While the aircraft has the capability to go IFR, Higgon said the preference was to go visual flight rules (VFR)where possible. “If we can go VFR, we do. Once you’re up IFR in the system, getting redirected is a real pain — and we get redirected all the time to more critical calls. With VFR, we can just turn, instead of taking five minutes to sort it out with air traffic control.”
I asked Higgon about the pilots’ distance from the medical team at the hospitals. Was this a conscious thing? “There’s this philosophical separation between the front and the back, where our job is to safely operate the aircraft — and that’s it,” he said. “The paramedics’ job is to take care of the patient — and that’s it. We have to work as a team, but we also try to maintain this separation.”
For this same reason, when a call comes in, the flight team are typically only asked if they can fly from point A to point B — they are not told what for, “because it could change your thought process,” said Higgon.

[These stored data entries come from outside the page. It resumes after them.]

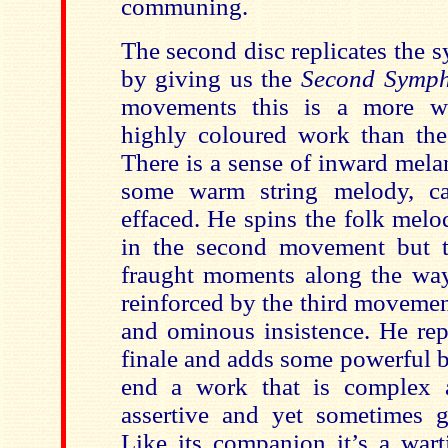
communing.
The second disc replicates the s
by giving us the
Second Symp
movements this is a more w
highly coloured work than the
There is a sense of inward mela
some warm string melody, ca
effaced. He spins the folk mel
in the second movement but t
fraught moments along the way 
reinforced by the third movemen
and ominous insistence. He rep
finale and adds some powerful b
end a work that is complex a
assertive and yet sometimes 
Like its companion it’s a wa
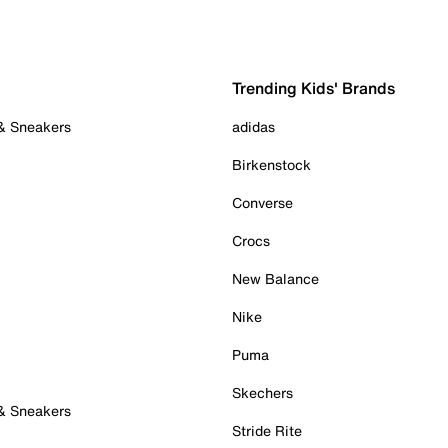
Trending Kids' Brands
 & Sneakers
adidas
Birkenstock
Converse
Crocs
New Balance
Nike
Puma
Skechers
 & Sneakers
Stride Rite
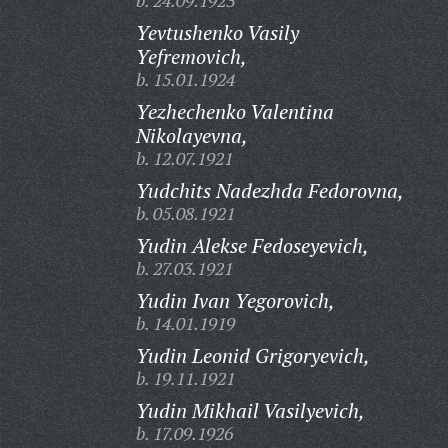
b. 24.09.1923
Yevtushenko Vasily
Yefremovich,
b. 15.01.1924
Yezhechenko Valentina
Nikolayevna,
b. 12.07.1921
Yudchits Nadezhda Fedorovna,
b. 05.08.1921
Yudin Alekse Fedoseyevich,
b. 27.03.1921
Yudin Ivan Yegorovich,
b. 14.01.1919
Yudin Leonid Grigoryevich,
b. 19.11.1921
Yudin Mikhail Vasilyevich,
b. 17.09.1926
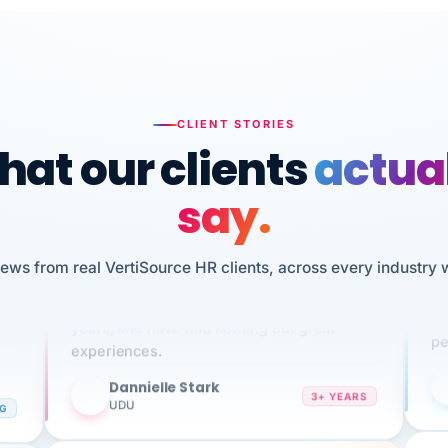
CLIENT STORIES
at our clients
actua
say.
n
I 
iews from real VertiSource HR clients, across every industry 
HR
We've been using Vertisource for over 3
sw
years, and have had nothing but great
pe
experiences.
Dannielle Stark
DS
3+ YEARS
NG
UDU
It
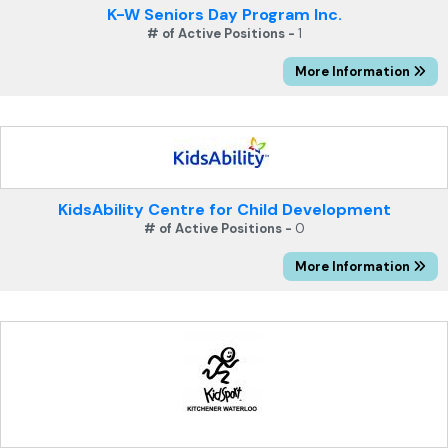
K-W Seniors Day Program Inc.
# of Active Positions -
1
More Information
KidsAbility Centre for Child Development
# of Active Positions -
0
More Information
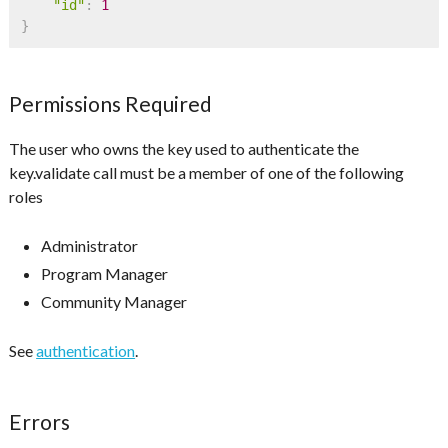
"id"
:
1
}
Permissions Required
The user who owns the key used to authenticate the
key.validate call must be a member of one of the following
roles
Administrator
Program Manager
Community Manager
See
authentication
.
Errors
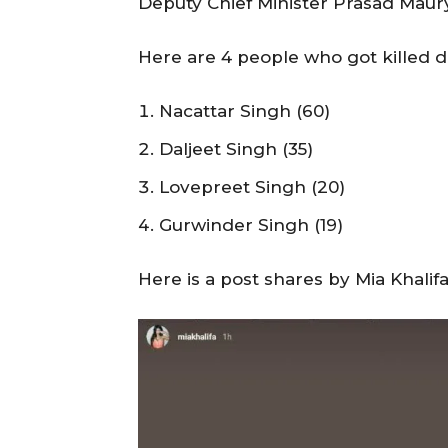
Deputy Chief Minister Prasad Maurya
Here are 4 people who got killed 
Nacattar Singh (60)
Daljeet Singh (35)
Lovepreet Singh (20)
Gurwinder Singh (19)
Here is a post shares by Mia Khalif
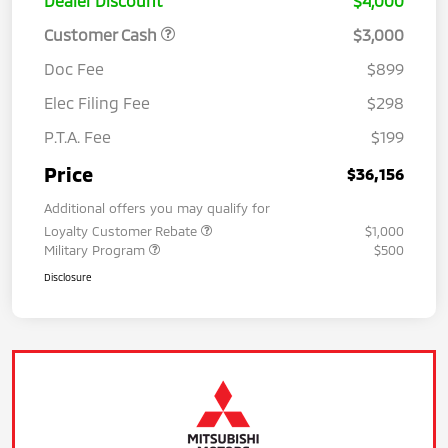
Dealer Discount
$4,000
Customer Cash
$3,000
Doc Fee
$899
Elec Filing Fee
$298
P.T.A. Fee
$199
Price
$36,156
Additional offers you may qualify for
Loyalty Customer Rebate
$1,000
Military Program
$500
Disclosure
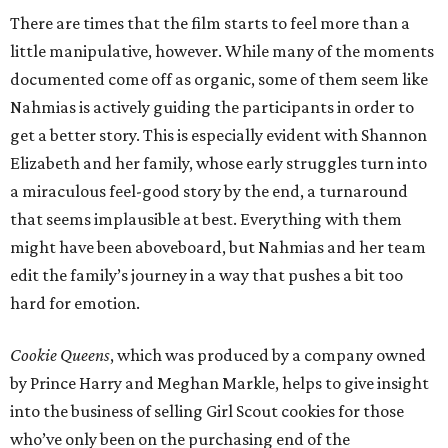
There are times that the film starts to feel more than a
little manipulative, however. While many of the moments
documented come off as organic, some of them seem like
Nahmias is actively guiding the participants in order to
get a better story. This is especially evident with Shannon
Elizabeth and her family, whose early struggles turn into
a miraculous feel-good story by the end, a turnaround
that seems implausible at best. Everything with them
might have been aboveboard, but Nahmias and her team
edit the family’s journey in a way that pushes a bit too
hard for emotion.
Cookie Queens
, which was produced by a company owned
by Prince Harry and Meghan Markle, helps to give insight
into the business of selling Girl Scout cookies for those
who’ve only been on the purchasing end of the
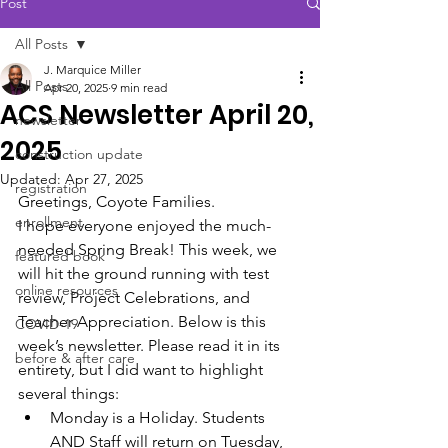
Post
All Posts
J. Marquice Miller
All Posts
Apr 20, 2025
9 min read
ACS Newsletter April 20,
newsletter
2025
construction update
Updated:
Apr 27, 2025
registration
Greetings, Coyote Families.
enrollment
I hope everyone enjoyed the much-
needed Spring Break! This week, we 
featured book
will hit the ground running with test 
online resources
review, Project Celebrations, and 
Teacher Appreciation. Below is this 
COVID-19
week’s newsletter. Please read it in its 
before & after care
entirety, but I did want to highlight 
several things: 
Monday is a Holiday. Students 
AND Staff will return on Tuesday, 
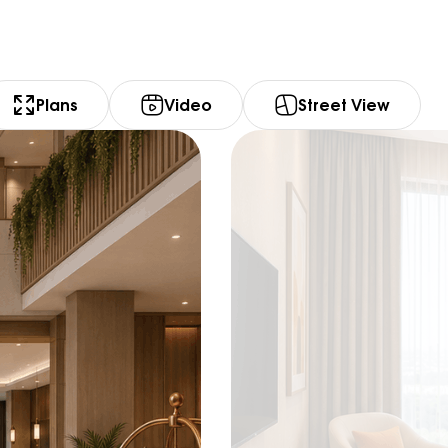
Plans
Video
Street View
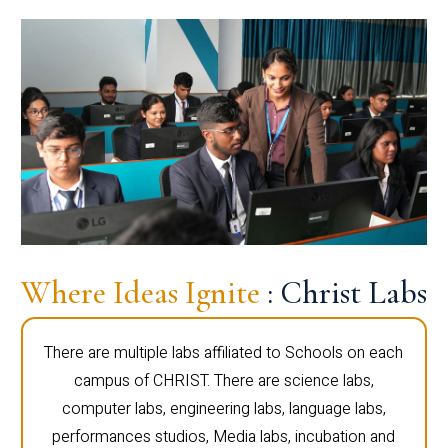
Where Ideas Ignite
: Christ Labs
There are multiple labs affiliated to Schools on each
campus of CHRIST. There are science labs,
computer labs, engineering labs, language labs,
performances studios, Media labs, incubation and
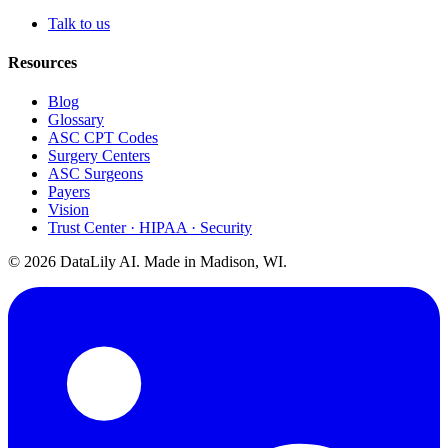
Talk to us
Resources
Blog
Glossary
ASC CPT Codes
Surgery Centers
ASC Surgeons
Payers
Vision
Trust Center · HIPAA · Security
©
2026
DataLily AI. Made in Madison, WI.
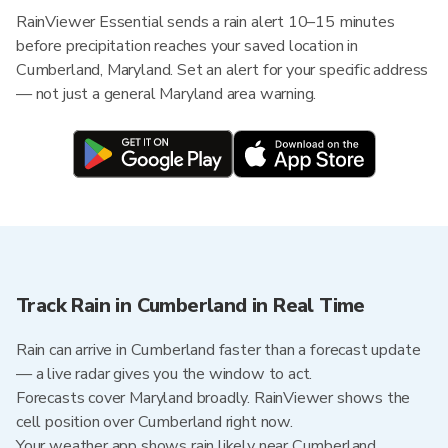
RainViewer Essential sends a rain alert 10–15 minutes
before precipitation reaches your saved location in
Cumberland, Maryland. Set an alert for your specific address
— not just a general Maryland area warning.
Track Rain in Cumberland in Real Time
Rain can arrive in Cumberland faster than a forecast update
— a live radar gives you the window to act.
Forecasts cover Maryland broadly. RainViewer shows the
cell position over Cumberland right now.
Your weather app shows rain likely near Cumberland.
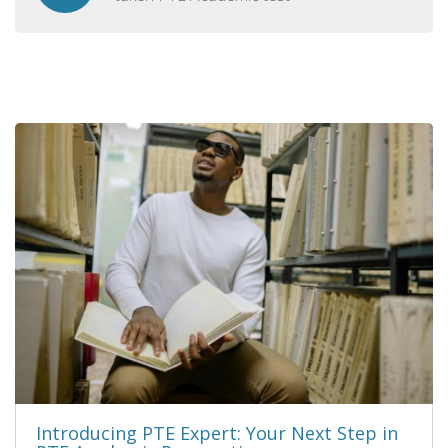
Introducing PTE Expert: Your Next Step in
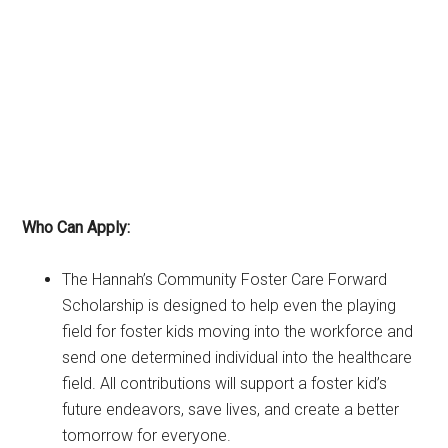
Who Can Apply:
The Hannah’s Community Foster Care Forward
Scholarship is designed to help even the playing
field for foster kids moving into the workforce and
send one determined individual into the healthcare
field. All contributions will support a foster kid’s
future endeavors, save lives, and create a better
tomorrow for everyone.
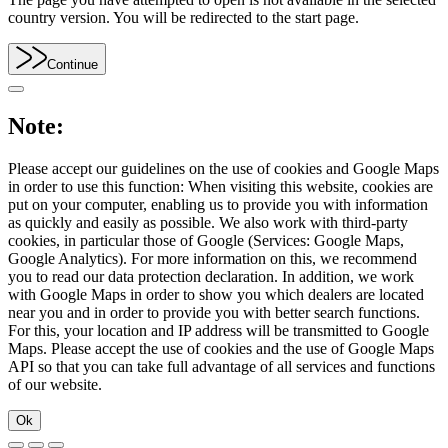
country version. You will be redirected to the start page.
Continue
Note:
Please accept our guidelines on the use of cookies and Google Maps
in order to use this function: When visiting this website, cookies are
put on your computer, enabling us to provide you with information
as quickly and easily as possible. We also work with third-party
cookies, in particular those of Google (Services: Google Maps,
Google Analytics). For more information on this, we recommend
you to read our data protection declaration. In addition, we work
with Google Maps in order to show you which dealers are located
near you and in order to provide you with better search functions.
For this, your location and IP address will be transmitted to Google
Maps. Please accept the use of cookies and the use of Google Maps
API so that you can take full advantage of all services and functions
of our website.
Ok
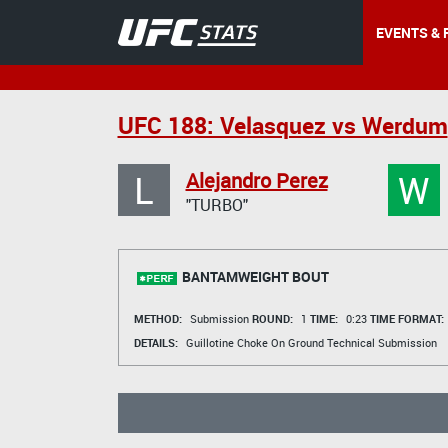
EVENTS & 
UFC 188: Velasquez vs Werdum
L
W
Alejandro Perez
"TURBO"
BANTAMWEIGHT BOUT
METHOD:
Submission
ROUND:
1
TIME:
0:23
TIME FORMAT:
DETAILS:
Guillotine Choke On Ground Technical Submission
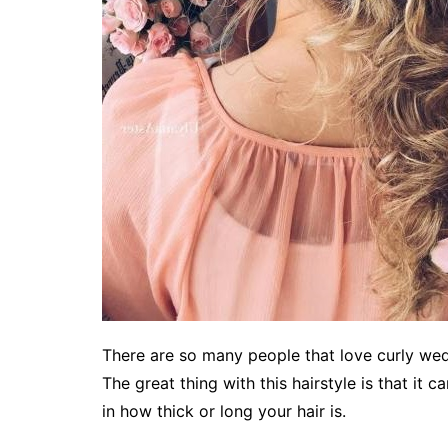
There are so many people that love curly wedd
The great thing with this hairstyle is that it c
in how thick or long your hair is.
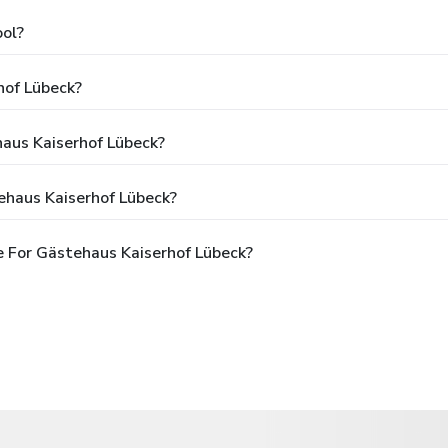
ol?
hof Lübeck?
haus Kaiserhof Lübeck?
ehaus Kaiserhof Lübeck?
 For Gästehaus Kaiserhof Lübeck?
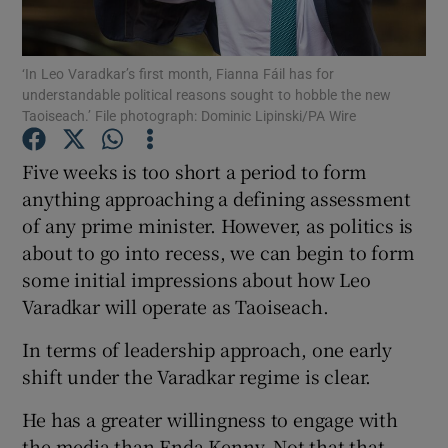
Show Motors sub sections
‘In Leo Varadkar’s first month, Fianna Fáil has for
understandable political reasons sought to hobble the new
Taoiseach.’ File photograph: Dominic Lipinski/PA Wire
Show Podcasts sub sections
Five weeks is too short a period to form
anything approaching a defining assessment
of any prime minister. However, as politics is
about to go into recess, we can begin to form
some initial impressions about how Leo
Show Gaeilge sub sections
Varadkar will operate as Taoiseach.
Show History sub sections
In terms of leadership approach, one early
shift under the Varadkar regime is clear.
He has a greater willingness to engage with
the media than Enda Kenny. Not that that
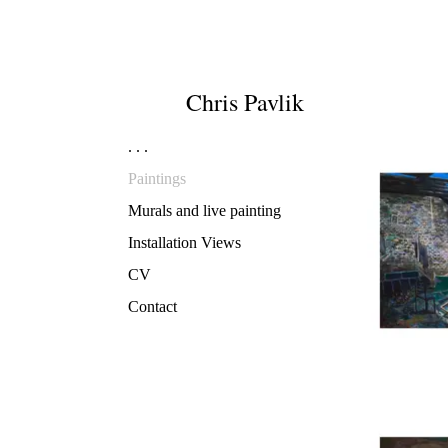
Chris
Pavlik
. . .
Paintings
Murals and live painting
Installation Views
CV
Contact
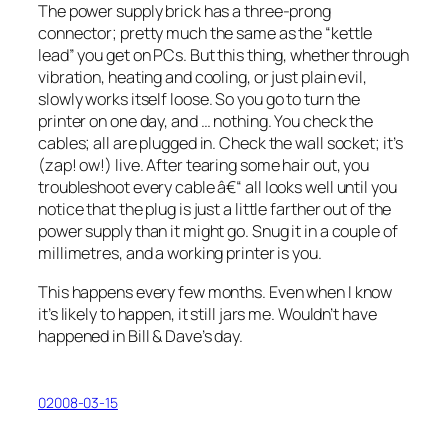
The power supply brick has a three-prong
connector; pretty much the same as the “kettle
lead” you get on PCs. But this thing, whether through
vibration, heating and cooling, or just plain evil,
slowly works itself loose
. So you go to turn the
printer on one day, and … nothing. You check the
cables; all are plugged in. Check the wall socket; it’s
(
zap! ow!
) live. After tearing some hair out, you
troubleshoot every cable â€“ all looks well until you
notice that the plug is just a little farther out of the
power supply than it might go. Snug it in a couple of
millimetres, and a working printer is you.
This happens every few months. Even when I know
it’s likely to happen, it still jars me. Wouldn’t have
happened in Bill & Dave’s day.
02008-03-15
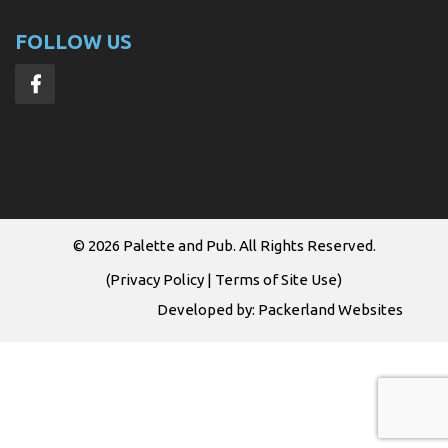
FOLLOW US
© 2026
Palette and Pub
. All Rights Reserved.
(
Privacy Policy
|
Terms of Site Use
)
Developed by:
Packerland Websites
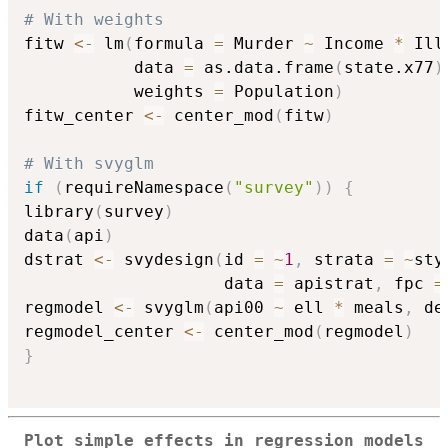
# With weights
fitw 
<-
 lm
(
formula 
=
 Murder 
~
 Income 
*
 Ill
           data 
=
 as.data.frame
(
state.x77
)
           weights 
=
 Population
)
fitw_center 
<-
 center_mod
(
fitw
)
# With svyglm
if
(
requireNamespace
(
"survey"
)
)
{
library
(
survey
)
data
(
api
)
dstrat 
<-
 svydesign
(
id 
=
~
1
,
 strata 
=
~
sty
                    data 
=
 apistrat
,
 fpc 
=
regmodel 
<-
 svyglm
(
api00 
~
 ell 
*
 meals
,
 de
regmodel_center 
<-
 center_mod
(
regmodel
)
}
Plot simple effects in regression models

As for the effect of the media coverage on those working on the front line, he said it had changed little about his job. “The only thing that I think that might’ve gotten lost in all the media attention is that we’re still out there doing what we’re supposed to be doing every day. The system is pretty effective and we are making a difference.”
Moving Forward
Among the changes made by the new executive group at Ornge is the installation of cross-functional base managers (previously the base managers had been focused on the medical side of the operation). Ian McLean assumed the role in London last November. 
“The two things that surprised me when I got here was how good a company it is, based on salary, time off, benefits, work hours, and the kind of equipment that you’ve got,” he said. “The one part I certainly wasn’t surprised at was the kind of people that are here — they’re exactly the kind of people that I thought would be here. They’re professional, they’re motivated, and they’re really smart — but I hadn’t anticipated how negatively they’d be impacted by everything they’d been through.”
For McLean, increasing the levels of communication — both internally at the base, and externally with head office — was a good place to start. The result is the daily AMRM meeting.
“We’ve really focused on flight safety, safety in general, and communications — those were really pillars that the operational mission is based on. . . . I can’t take a lot of credit, it’s just a matter of noticing what’s going on and then making a few subtle changes here and there. But those subtle changes have grown and have made a pretty big difference in London.”
As far as the public and media perception of Ornge is concerned, McLean is keen to turn the page. The upcoming CAE cup, in which air medical transport teams from across North America use the latest in patient simulation to display their real time critical care skills, could provide a real boost for the base — two of its paramedics (Brandon Doneff and Brad McArthur) are traveling to Nashville, Tenn., to take part. “The fact that we’ve two guys from this base chosen to represent Ornge at the CAE cup is a big deal,” said McLean. “I’m hoping they do really well, because that would do wonders for all of Ornge.”
Asked how he would describe the organization, McLean unhesitatingly said, “It’s a vital service — I just don’t know if enough people in Ontario understand what it is that Ornge brings to the game, day in, day out.”